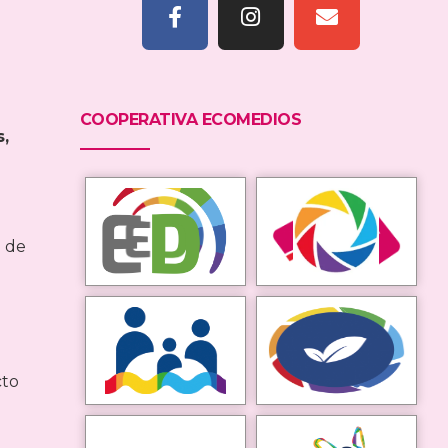
a
COOPERATIVA ECOMEDIOS
s,
l
l de
cto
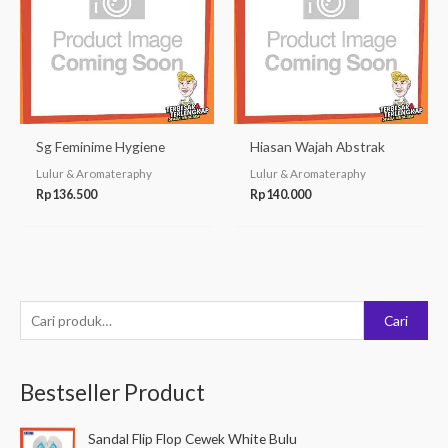
Sg Feminime Hygiene
Hiasan Wajah Abstrak
Lulur & Aromateraphy
Lulur & Aromateraphy
Rp
136.500
Rp
140.000
P
Cari
e
n
Bestseller Product
c
a
Sandal Flip Flop Cewek White Bulu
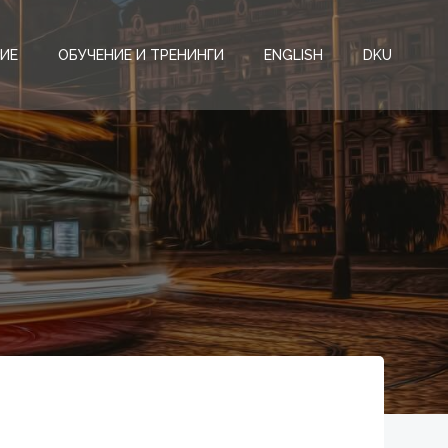
ИЕ
ОБУЧЕНИЕ И ТРЕНИНГИ
ENGLISH
DKU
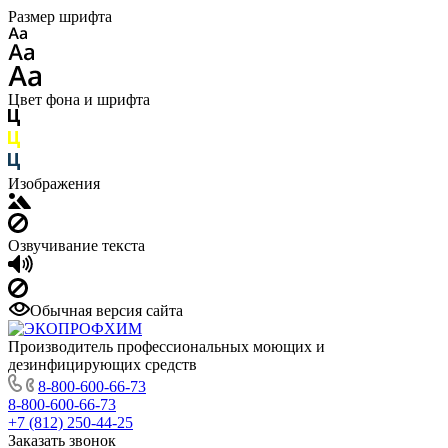
Размер шрифта
Цвет фона и шрифта
Изображения
Озвучивание текста
Обычная версия сайта
Производитель профессиональных моющих и
дезинфицирующих средств
8-800-600-66-73
8-800-600-66-73
+7 (812) 250-44-25
Заказать звонок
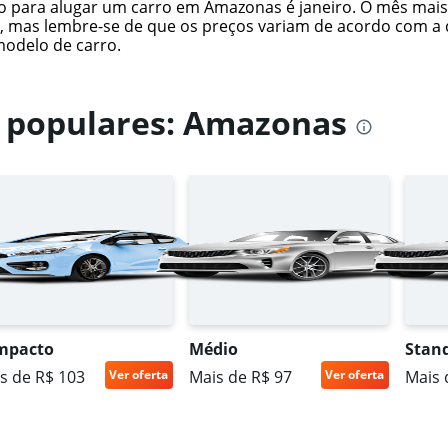
para alugar um carro em Amazonas é janeiro. O mês mais 
 mas lembre-se de que os preços variam de acordo com a d
modelo de carro.
s populares: Amazonas
mpacto
Médio
Stan
s de R$ 103
Ver oferta
Mais de R$ 97
Ver oferta
Mais 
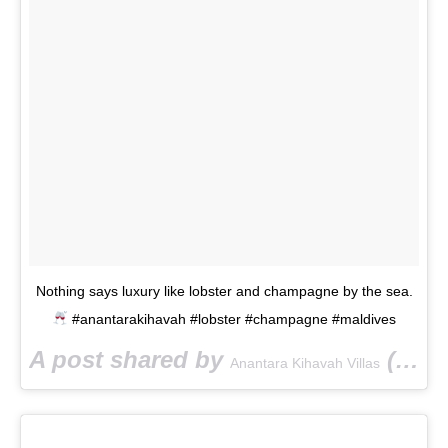
Nothing says luxury like lobster and champagne by the sea.
#anantarakihavah #lobster #champagne #maldives
A post shared by
(@anantarakihavah) on
Anantara Kihavah Villas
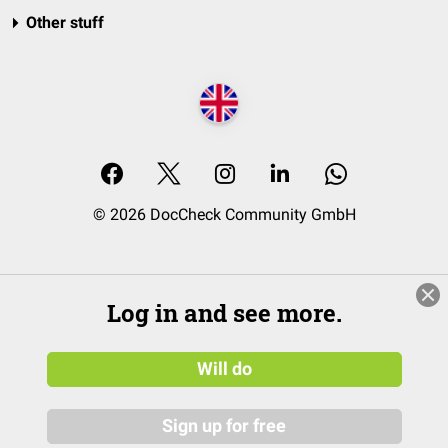
Other stuff
© 2026 DocCheck Community GmbH
Log in and see more.
Will do
Sign up for free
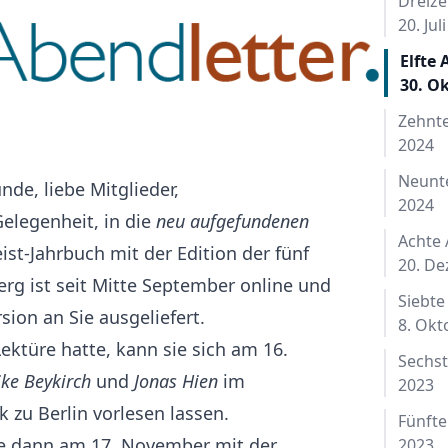
Dreize
20. Jul
Elfte
30. O
Zehnte
2024
Neunte
nde, liebe Mitglieder,
2024
Gelegenheit, in die
neu aufgefundenen
Achte
ist-Jahrbuch mit der Edition der fünf
20. D
rg ist seit Mitte September online und
Siebte
sion an Sie ausgeliefert.
8. Okt
Lektüre hatte, kann sie sich am 16.
Sechst
ke Beykirch
und
Jonas Hien
im
2023
 zu Berlin vorlesen lassen.
Fünfte
Sie dann am 17. November mit der
2023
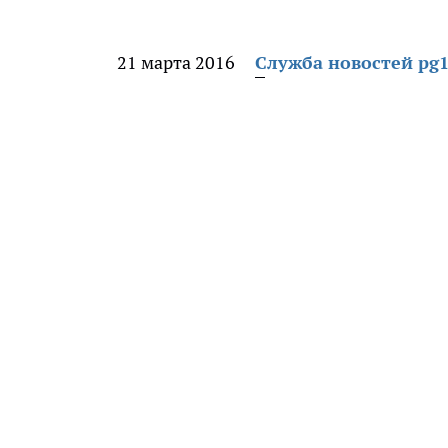
21 марта 2016
Служба новостей pg1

※

▸ **EXERCISE INSTRUCTIONS**
Write only the number of lines in the records that contain the string "champagne".

▸ **SOLUTION TO THIS PROBLEM**
2